#### Work instruction
Print, exactly as they stand, the lines from the start of the listing to the line containing "recuperar la conexión", inclusive.

Start of Given entries

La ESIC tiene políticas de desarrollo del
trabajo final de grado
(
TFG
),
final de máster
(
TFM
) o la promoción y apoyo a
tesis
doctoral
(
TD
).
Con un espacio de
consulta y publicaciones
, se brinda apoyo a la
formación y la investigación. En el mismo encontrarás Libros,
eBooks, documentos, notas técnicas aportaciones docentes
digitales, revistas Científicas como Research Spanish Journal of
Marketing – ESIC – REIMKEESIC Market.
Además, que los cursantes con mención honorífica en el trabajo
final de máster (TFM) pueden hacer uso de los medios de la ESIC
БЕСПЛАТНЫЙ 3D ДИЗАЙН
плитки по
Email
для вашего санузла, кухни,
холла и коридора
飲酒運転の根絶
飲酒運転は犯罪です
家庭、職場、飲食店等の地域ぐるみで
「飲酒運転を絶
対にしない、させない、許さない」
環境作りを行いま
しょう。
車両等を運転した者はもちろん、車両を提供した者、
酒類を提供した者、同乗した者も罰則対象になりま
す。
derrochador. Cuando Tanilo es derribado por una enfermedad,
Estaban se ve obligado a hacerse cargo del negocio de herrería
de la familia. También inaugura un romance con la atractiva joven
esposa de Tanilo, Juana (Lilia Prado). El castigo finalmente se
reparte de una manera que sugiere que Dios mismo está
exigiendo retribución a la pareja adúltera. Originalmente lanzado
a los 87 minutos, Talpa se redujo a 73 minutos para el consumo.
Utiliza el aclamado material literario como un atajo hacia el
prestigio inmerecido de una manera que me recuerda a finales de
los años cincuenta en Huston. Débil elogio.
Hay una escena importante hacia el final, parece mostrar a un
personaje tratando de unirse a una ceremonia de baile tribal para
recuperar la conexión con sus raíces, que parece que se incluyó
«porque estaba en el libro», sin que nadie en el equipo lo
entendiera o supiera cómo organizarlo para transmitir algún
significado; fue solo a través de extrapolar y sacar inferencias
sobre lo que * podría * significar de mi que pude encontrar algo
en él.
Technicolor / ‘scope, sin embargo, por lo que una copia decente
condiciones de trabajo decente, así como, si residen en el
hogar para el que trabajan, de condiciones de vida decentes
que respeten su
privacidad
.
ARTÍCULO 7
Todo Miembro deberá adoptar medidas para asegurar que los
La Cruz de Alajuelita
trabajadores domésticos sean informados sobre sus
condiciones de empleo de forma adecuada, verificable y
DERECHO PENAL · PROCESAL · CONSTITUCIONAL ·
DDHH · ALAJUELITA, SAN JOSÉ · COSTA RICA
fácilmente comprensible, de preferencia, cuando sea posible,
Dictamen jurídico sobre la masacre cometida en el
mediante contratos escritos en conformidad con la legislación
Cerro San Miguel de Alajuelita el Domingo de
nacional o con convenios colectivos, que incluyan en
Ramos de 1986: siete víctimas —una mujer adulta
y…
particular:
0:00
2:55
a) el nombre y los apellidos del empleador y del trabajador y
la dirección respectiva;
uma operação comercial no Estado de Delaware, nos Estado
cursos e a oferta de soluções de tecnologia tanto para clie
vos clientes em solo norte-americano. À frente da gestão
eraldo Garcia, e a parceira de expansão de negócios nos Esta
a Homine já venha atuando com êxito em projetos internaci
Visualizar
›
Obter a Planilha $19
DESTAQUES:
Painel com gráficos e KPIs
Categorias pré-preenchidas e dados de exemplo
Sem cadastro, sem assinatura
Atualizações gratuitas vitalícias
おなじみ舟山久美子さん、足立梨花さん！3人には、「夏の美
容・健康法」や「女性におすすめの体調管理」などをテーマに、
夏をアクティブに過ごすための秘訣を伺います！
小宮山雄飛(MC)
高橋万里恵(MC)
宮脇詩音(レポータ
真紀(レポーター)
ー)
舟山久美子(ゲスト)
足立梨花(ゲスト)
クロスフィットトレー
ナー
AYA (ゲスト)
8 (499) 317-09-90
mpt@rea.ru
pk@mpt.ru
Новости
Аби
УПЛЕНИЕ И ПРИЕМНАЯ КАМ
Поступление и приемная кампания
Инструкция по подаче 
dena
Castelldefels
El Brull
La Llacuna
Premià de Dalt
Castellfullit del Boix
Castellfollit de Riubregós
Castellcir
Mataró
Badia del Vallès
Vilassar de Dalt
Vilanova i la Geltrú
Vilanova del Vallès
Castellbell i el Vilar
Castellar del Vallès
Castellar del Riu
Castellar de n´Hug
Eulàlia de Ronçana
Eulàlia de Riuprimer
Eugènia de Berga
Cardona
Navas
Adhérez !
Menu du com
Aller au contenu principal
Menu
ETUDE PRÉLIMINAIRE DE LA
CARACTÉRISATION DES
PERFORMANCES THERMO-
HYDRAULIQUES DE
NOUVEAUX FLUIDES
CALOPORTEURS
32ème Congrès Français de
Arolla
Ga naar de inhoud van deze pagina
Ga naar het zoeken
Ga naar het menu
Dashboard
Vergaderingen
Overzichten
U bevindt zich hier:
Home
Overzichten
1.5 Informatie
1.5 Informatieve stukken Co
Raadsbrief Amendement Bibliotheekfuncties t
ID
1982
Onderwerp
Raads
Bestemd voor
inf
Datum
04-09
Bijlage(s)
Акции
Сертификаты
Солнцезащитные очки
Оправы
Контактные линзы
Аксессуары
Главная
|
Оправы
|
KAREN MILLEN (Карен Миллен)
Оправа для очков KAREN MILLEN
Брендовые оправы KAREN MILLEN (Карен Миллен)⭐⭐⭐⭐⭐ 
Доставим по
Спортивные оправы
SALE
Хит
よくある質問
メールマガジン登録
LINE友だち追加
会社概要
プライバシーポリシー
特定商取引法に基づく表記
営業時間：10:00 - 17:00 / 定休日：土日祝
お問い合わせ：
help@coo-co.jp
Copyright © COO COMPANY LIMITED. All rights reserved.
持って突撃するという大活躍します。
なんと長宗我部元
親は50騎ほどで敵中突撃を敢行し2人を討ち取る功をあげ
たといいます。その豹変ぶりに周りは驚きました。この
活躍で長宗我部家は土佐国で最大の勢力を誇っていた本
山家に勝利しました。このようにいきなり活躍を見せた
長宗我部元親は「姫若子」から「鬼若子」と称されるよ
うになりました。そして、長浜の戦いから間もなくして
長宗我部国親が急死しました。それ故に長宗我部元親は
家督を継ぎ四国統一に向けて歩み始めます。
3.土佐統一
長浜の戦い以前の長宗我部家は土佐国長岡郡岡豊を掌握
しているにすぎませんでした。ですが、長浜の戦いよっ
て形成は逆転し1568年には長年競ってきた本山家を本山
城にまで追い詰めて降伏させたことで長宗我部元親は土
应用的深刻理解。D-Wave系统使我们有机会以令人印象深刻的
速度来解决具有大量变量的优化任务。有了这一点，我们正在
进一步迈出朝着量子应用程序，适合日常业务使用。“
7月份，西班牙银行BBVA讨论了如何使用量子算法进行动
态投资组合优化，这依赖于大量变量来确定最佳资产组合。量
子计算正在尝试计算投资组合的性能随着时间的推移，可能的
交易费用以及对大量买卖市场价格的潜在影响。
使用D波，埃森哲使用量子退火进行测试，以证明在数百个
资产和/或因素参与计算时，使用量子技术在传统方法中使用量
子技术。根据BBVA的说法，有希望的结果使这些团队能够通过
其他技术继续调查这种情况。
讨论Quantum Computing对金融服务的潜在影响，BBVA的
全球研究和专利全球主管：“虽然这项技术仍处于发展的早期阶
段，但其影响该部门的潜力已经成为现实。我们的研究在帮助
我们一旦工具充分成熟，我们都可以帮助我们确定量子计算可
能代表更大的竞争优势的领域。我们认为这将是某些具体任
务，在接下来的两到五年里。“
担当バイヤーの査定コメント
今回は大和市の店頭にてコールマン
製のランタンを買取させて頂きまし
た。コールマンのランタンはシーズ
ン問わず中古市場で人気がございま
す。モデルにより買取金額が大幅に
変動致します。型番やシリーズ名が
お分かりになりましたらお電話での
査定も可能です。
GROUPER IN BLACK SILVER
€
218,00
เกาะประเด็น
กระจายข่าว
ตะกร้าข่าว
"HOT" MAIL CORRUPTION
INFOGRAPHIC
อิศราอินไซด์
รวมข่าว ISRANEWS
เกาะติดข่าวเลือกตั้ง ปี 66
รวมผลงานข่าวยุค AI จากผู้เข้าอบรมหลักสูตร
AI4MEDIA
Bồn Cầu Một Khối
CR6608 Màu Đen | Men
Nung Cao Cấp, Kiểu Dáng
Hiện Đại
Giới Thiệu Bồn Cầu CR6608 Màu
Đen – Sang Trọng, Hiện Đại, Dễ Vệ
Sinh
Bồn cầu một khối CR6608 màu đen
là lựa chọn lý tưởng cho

End of Given entries

#### Task answer
La ESIC tiene políticas de desarrollo del
trabajo final de grado
(
TFG
),
final de máster
(
TFM
) o la promoción y apoyo a
tesis
doctoral
(
TD
).
Con un espacio de
consulta y publicaciones
, se brinda apoyo a la
formación y la investigación. En el mismo encontrarás Libros,
eBooks, documentos, notas técnicas aportaciones docentes
digitales, revistas Científicas como Research Spanish Journal of
Marketing – ESIC – REIMKEESIC Market.
Además, que los cursantes con mención honorífica en el trabajo
final de máster (TFM) pueden hacer uso de los medios de la ESIC
БЕСПЛАТНЫЙ 3D ДИЗАЙН
плитки по
Email
для вашего санузла, кухни,
холла и коридора
飲酒運転の根絶
飲酒運転は犯罪です
家庭、職場、飲食店等の地域ぐるみで
「飲酒運転を絶
対にしない、させない、許さない」
環境作りを行いま
しょう。
車両等を運転した者はもちろん、車両を提供した者、
酒類を提供した者、同乗した者も罰則対象になりま
す。
derrochador. Cuando Tanilo es derribado por una enfermedad,
Estaban se ve obligado a hacerse cargo del negocio de herrería
de la familia. También inaugura un romance con la atractiva joven
esposa de Tanilo, Juana (Lilia Prado). El castigo finalmente se
reparte de una manera que sugiere que Dios mismo está
exigiendo retribución a la pareja adúltera. Originalmente lanzado
a los 87 minutos, Talpa se redujo a 73 minutos para el consumo.
Utiliza el aclamado material literario como un atajo hacia el
prestigio inmerecido de una manera que me recuerda a finales de
los años cincuenta en Huston. Débil elogio.
Hay una escena importante hacia el final, parece mostrar a un
personaje tratando de unirse a una ceremonia de baile tribal para
recuperar la conexión con sus raíces, que parece que se incluyó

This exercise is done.